**ACTIVITY:**
Going through the listing below, work out how many lines include "contra" and give that number by itself.

/---

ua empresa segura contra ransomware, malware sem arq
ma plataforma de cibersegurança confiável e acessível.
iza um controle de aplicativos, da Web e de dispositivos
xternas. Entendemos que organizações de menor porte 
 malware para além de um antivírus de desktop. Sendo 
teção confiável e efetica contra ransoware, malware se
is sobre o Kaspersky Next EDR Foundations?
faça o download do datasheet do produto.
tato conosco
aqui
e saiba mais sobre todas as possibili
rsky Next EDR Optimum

\---
/---

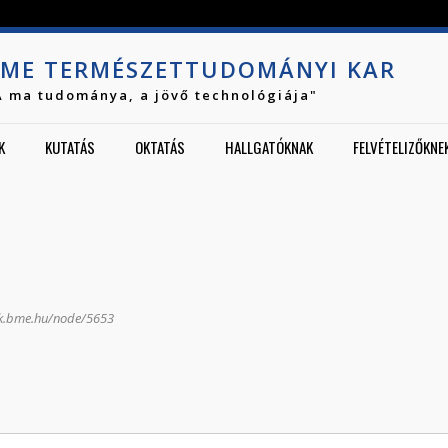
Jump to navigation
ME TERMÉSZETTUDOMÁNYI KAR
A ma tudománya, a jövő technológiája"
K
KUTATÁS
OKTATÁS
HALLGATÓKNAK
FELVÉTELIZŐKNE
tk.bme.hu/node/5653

\---

**TASK RESPONSE:**
2